Ricky Martin "Livin' La Vida Loca" # # # # #
Directed by Wayne Isham
I can't exactly blame the VMA's for nominating Ricky Martin's English-language debut "Livin' La Vida Loca" because not only did it launch a Latin craze that brought us Enrique, Marc Anthony and a pre-J. Lo Jennifer Lopez but it also suckered me into thinking that this video was the real deal. As an 11 year old, I thought that this video was fun and carefree and the song, with its blazing brass, sultry delivery, unapologetic frankness about sex, was unlike anything I had ever heard before (I must say that I was quite sheltered in elementary school). Looking back now, the song is still pretty catchy and not quite as embarrassing as you'd expect, but that video is the complete epitome of cornball. There's not one stereotype about Latin music or Latin men in general that director Wayne Isham doesn't hit on: Is Ricky a good lover? Check. Is Ricky a bandleader a la Ricky Ricardo? Check. Is there a bunch of Latinos doing crazy salsa moves and looking quite slick? Check. Fine, if not respectable during its time, but lets just leave "Livin' La Vida Loca" in '99 and never mention it again, okay?

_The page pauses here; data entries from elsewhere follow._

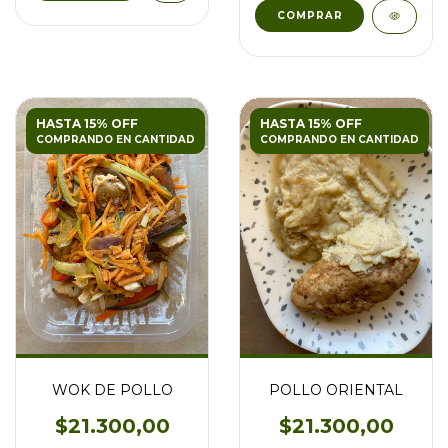
HASTA 15% OFF
HASTA 15% OFF
COMPRANDO EN CANTIDAD
COMPRANDO EN CANTIDAD
WOK DE POLLO
POLLO ORIENTAL
$21.300,00
$21.300,00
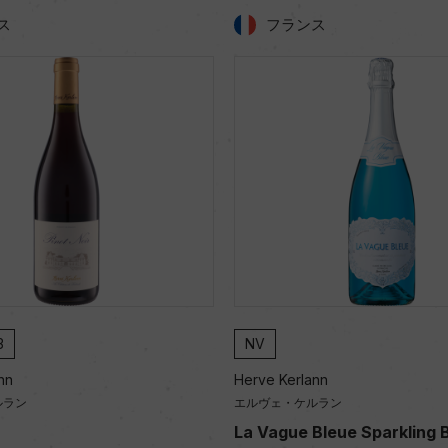
ス
フランス
白
2023
nn
Herve Kerlann
ルラン
エルヴェ・ケルラン
Bleue Sparkling Blue
Aligote Vieilles Vignes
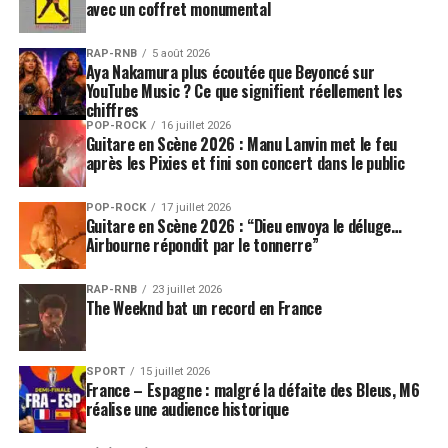
avec un coffret monumental
Pudique mais en revanche, tu assumes peut être
RAP-RNB
5 août 2026
davantage certaines de tes convictions ou de tes
Aya Nakamura plus écoutée que Beyoncé sur
tragédies intimes. Je pense à la chanson
Quédate
. On
YouTube Music ? Ce que signifient réellement les
chiffres
a la sensation d’album en album qu’on suit le
POP-ROCK
16 juillet 2026
cheminement d’Olivia Ruiz et ce grand travail de
Guitare en Scène 2026 : Manu Lanvin met le feu
réconciliation avec ses racines ?
après les Pixies et fini son concert dans le public
Maintenant, quand je vois tous mes disques je me dis que
Je n’aime pas l’amour
, mais il y a quand même la
POP-ROCK
17 juillet 2026
Guitare en Scène 2026 : “Dieu envoya le déluge…
chanson cachée en duo avec mon père. « La femme
Airbourne répondit par le tonnerre”
chocolat », c’était encore la chanson cachée avec mon
père mais avec plus de souffrance et la peur d’être
RAP-RNB
23 juillet 2026
dépossédée de cette chose qui nous permet de
The Weeknd bat un record en France
continuer notre quête, et de nous rapprocher
uniquement de nous même, qui est quelque chose de
personnel. Sur le live, il y a ces chansons en famille avec
SPORT
15 juillet 2026
France – Espagne : malgré la défaite des Bleus, M6
mon cousin Steph à la contrebasse, qui m’accompagne
réalise une audience historique
au quotidien sur la route avec Guy, le guitariste de mon
père, et mon père. L’échéance approche, nos anciens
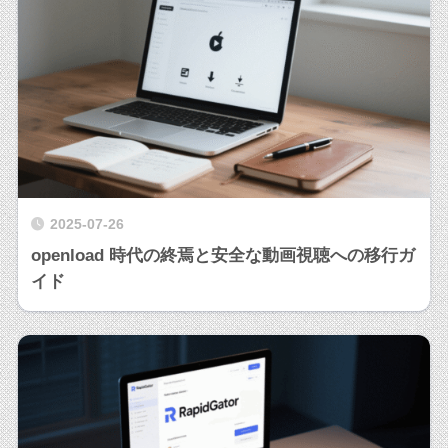
2025-07-26
openload 時代の終焉と安全な動画視聴への移行ガ
イド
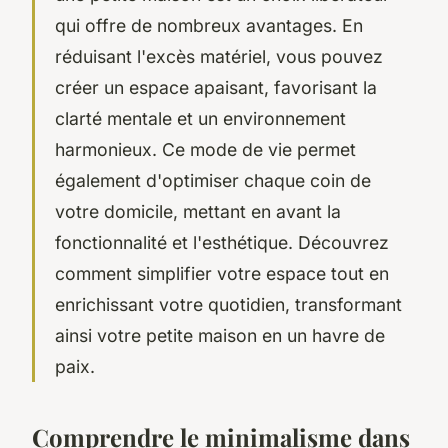
qui offre de nombreux avantages. En
réduisant l'excès matériel, vous pouvez
créer un espace apaisant, favorisant la
clarté mentale et un environnement
harmonieux. Ce mode de vie permet
également d'optimiser chaque coin de
votre domicile, mettant en avant la
fonctionnalité et l'esthétique. Découvrez
comment simplifier votre espace tout en
enrichissant votre quotidien, transformant
ainsi votre petite maison en un havre de
paix.
Comprendre le minimalisme dans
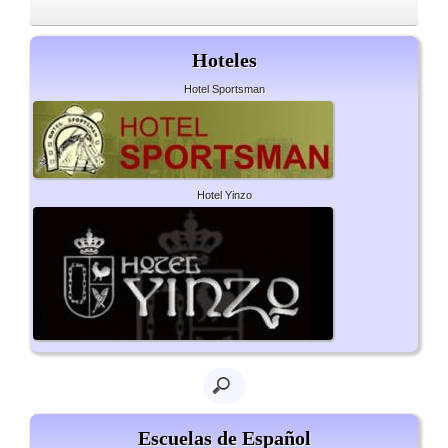
Hoteles
Hotel Sportsman
Hotel Yinzo
Escuelas de Español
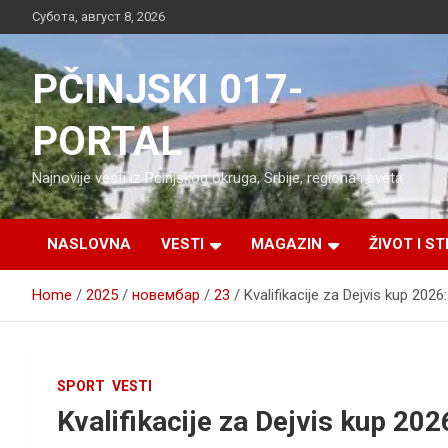
Skip
Субота, август 8, 2026
to
content
PČINJSKI 017-
PORTAL
Najnovije vesti iz Pčinjskog okruga, Srbije, regiona i sveta
NASLOVNA
VESTI
MAGAZIN
ŽIVOT I ST
Home
2025
новембар
23
Kvalifikacije za Dejvis kup 2026:
SPORT
VESTI
Kvalifikacije za Dejvis kup 2026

Backstreet Boys "I Want It That Way" # # # # #
Directed by Wayne Isham
Except for possibly "Everybody (Backstreet's Back)" and "Larger Than Life," it can be argued that the Backstreet Boys never really contributed anything substantial to the music video artform. Borrowing from the Take That "Back For Good"-style of standing around, doing generic "boy band" poses and a couple of small choreographed routines, the Backstreet Boys' videos were often throwaways that were only used to capitalize on the frenzy surrounding them on MTV (and, most importantly, TRL). I can see why the VMA's went for this back in 1999-- the song was an enormous success on the channel and the album it came from, Milennium, was the first album to sell one million copies in its first week-- but today it's just inexcusable that this complete waste of a video took one of the Video of the Year spots. In "I Want It That Way," the Boys literally stand around and do nothing for the entire 3 and a 1/2 minutes. There's a couple of poses and ten seconds of the lamest choreography, but mostly it's them standing in front of an airplane, standing in front of a crowd of rabid fans and walking along the airport terminal. And it doesn't even have the shamelessness of the rain sequence in "Quit Playing Games," the amazing pop song in "As Long As You Love Me" or the bright colors of "All I Have to Give" (sorry, that's the only positive I can come up for that video). "I Want It That Way" is a complete and utter waste of time that's so bad I can't believe someone actually got paid to think of this concept and direct this piece of trash.